- **PROMPT**
Once the pictures are removed, return each record below exactly as written.

- **Pixel coordinate grounding data**
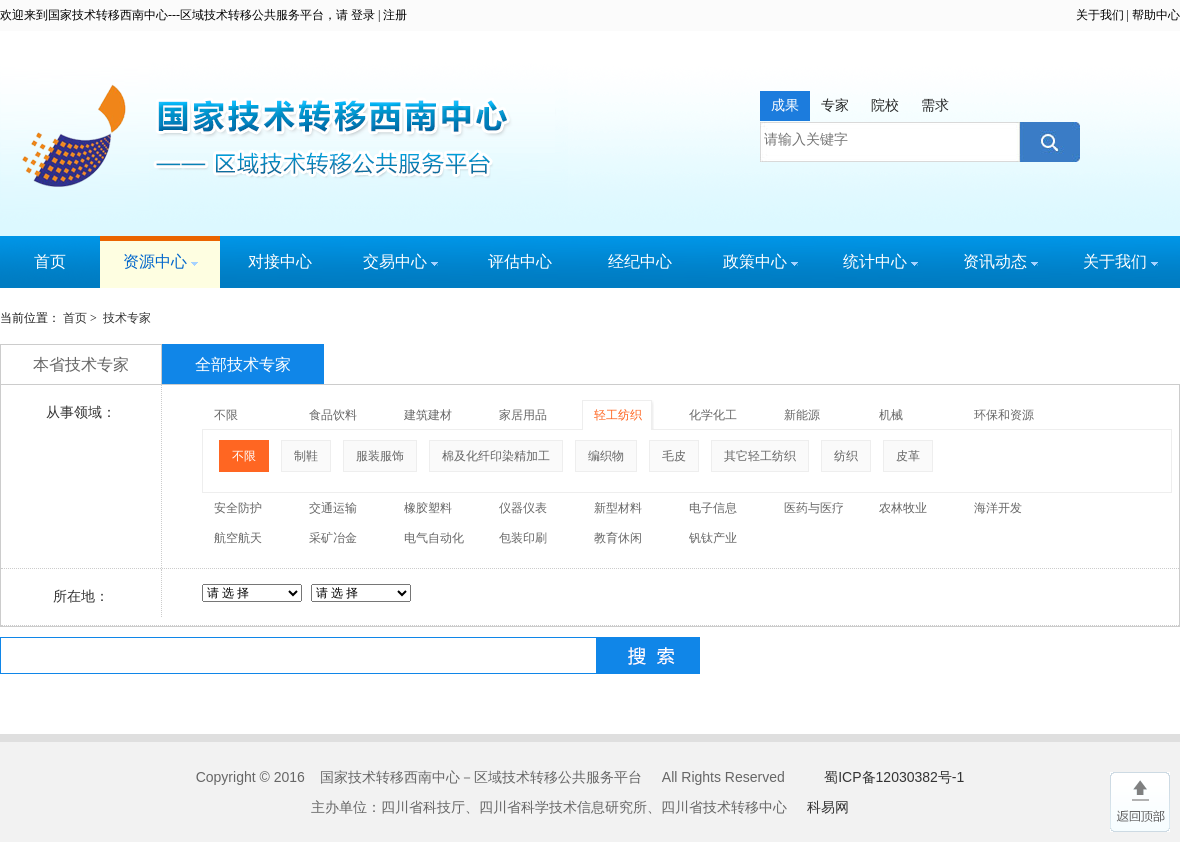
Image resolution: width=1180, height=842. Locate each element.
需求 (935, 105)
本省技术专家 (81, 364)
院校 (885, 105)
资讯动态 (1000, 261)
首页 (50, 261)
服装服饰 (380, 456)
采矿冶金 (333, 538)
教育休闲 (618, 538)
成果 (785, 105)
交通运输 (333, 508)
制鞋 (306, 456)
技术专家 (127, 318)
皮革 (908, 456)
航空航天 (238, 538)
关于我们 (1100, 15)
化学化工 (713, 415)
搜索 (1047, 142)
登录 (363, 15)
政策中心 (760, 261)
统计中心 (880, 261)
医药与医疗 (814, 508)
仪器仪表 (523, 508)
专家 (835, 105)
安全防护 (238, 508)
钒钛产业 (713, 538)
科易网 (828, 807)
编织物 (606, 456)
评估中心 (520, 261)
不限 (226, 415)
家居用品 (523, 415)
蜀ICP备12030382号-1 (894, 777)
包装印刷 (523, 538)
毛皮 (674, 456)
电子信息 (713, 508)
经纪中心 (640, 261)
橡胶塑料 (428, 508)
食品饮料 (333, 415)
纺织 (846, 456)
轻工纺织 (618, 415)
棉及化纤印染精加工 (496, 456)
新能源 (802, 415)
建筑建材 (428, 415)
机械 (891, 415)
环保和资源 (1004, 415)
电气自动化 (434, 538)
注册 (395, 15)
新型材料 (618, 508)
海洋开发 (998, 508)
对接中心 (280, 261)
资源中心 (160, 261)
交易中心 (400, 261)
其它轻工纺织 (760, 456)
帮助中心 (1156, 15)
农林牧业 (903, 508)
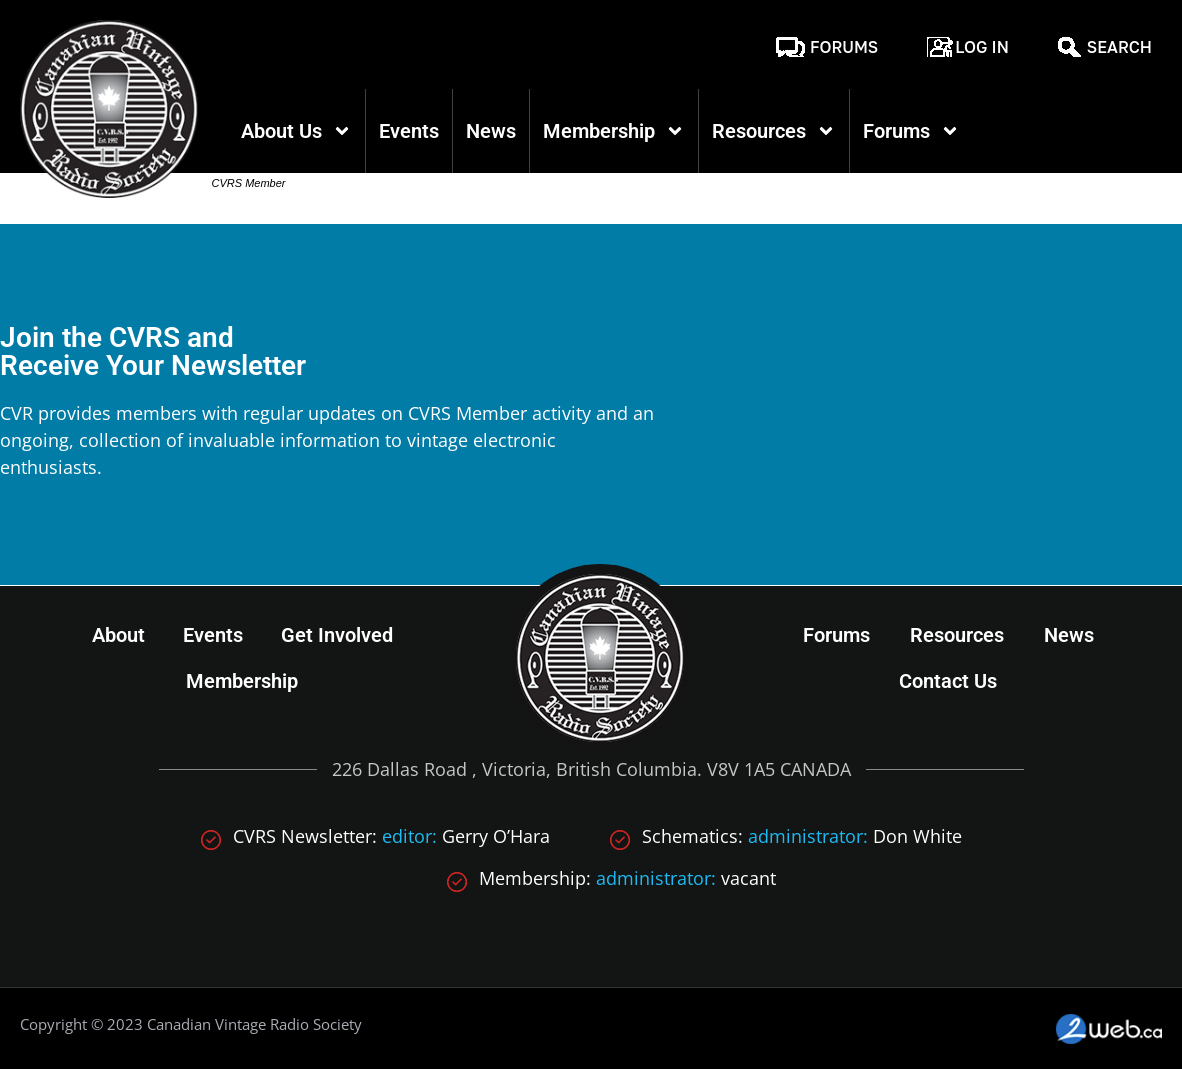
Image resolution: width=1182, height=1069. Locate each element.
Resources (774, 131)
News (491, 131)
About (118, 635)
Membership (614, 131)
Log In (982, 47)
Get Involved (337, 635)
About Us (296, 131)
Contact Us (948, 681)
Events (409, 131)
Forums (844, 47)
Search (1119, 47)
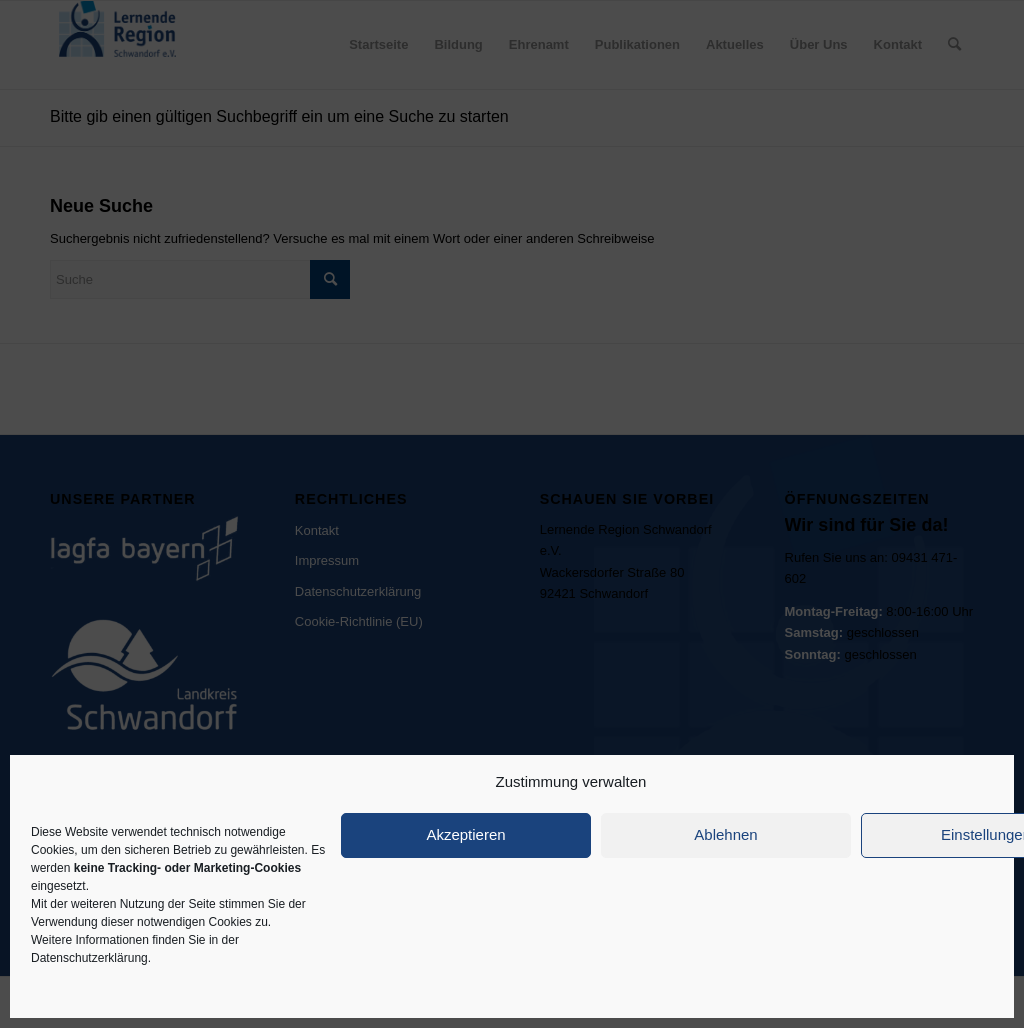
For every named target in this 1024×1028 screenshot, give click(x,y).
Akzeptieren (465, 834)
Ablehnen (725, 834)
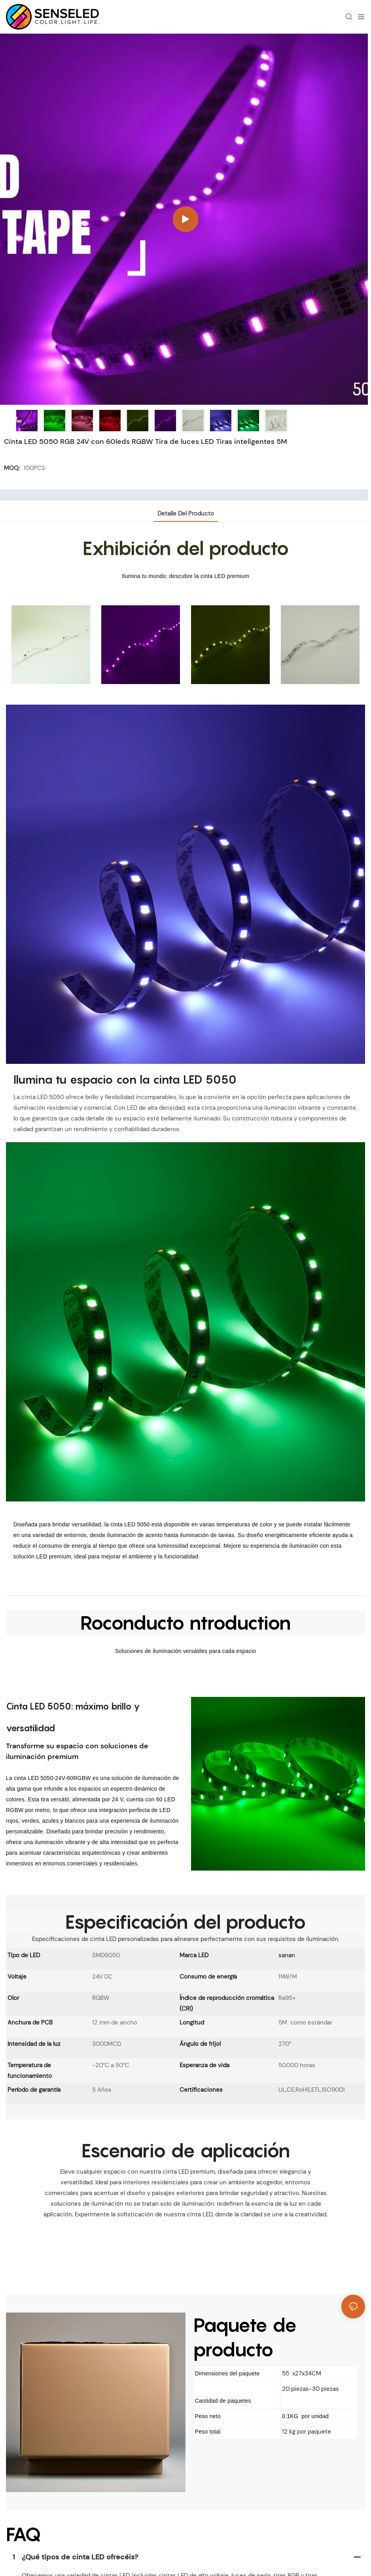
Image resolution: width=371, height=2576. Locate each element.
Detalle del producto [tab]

- **EXPECTED ANSWER**
Image resolution: width=1180, height=842. Locate each element.
需求 (935, 105)
本省技术专家 (81, 364)
院校 (885, 105)
资讯动态 (1000, 261)
首页 (50, 261)
服装服饰 (380, 456)
采矿冶金 (333, 538)
教育休闲 (618, 538)
成果 (785, 105)
交通运输 (333, 508)
制鞋 (306, 456)
技术专家 (127, 318)
皮革 (908, 456)
航空航天 (238, 538)
关于我们 (1100, 15)
化学化工 (713, 415)
搜索 (1047, 142)
登录 (363, 15)
政策中心 (760, 261)
统计中心 (880, 261)
医药与医疗 (814, 508)
仪器仪表 (523, 508)
专家 (835, 105)
安全防护 (238, 508)
钒钛产业 (713, 538)
科易网 (828, 807)
编织物 (606, 456)
评估中心 (520, 261)
不限 (226, 415)
家居用品 (523, 415)
蜀ICP备12030382号-1 (894, 777)
包装印刷 (523, 538)
毛皮 (674, 456)
电子信息 (713, 508)
经纪中心 (640, 261)
橡胶塑料 (428, 508)
食品饮料 (333, 415)
纺织 (846, 456)
轻工纺织 (618, 415)
棉及化纤印染精加工 (496, 456)
新能源 (802, 415)
建筑建材 (428, 415)
机械 (891, 415)
环保和资源 (1004, 415)
电气自动化 (434, 538)
注册 (395, 15)
新型材料 (618, 508)
海洋开发 (998, 508)
对接中心 (280, 261)
资源中心 (160, 261)
交易中心 (400, 261)
其它轻工纺织 (760, 456)
帮助中心 (1156, 15)
农林牧业 (903, 508)
Image resolution: width=1182, height=1069. Locate each element.
Resources (774, 131)
News (491, 131)
About (118, 635)
Membership (614, 131)
Log In (982, 47)
Get Involved (337, 635)
About Us (296, 131)
Contact Us (948, 681)
Events (409, 131)
Forums (844, 47)
Search (1119, 47)
For every named target in this 1024×1028 screenshot, give click(x,y).
Akzeptieren (465, 834)
Ablehnen (725, 834)
Image resolution: width=371, height=2576. Locate each element.
Detalle del producto [tab]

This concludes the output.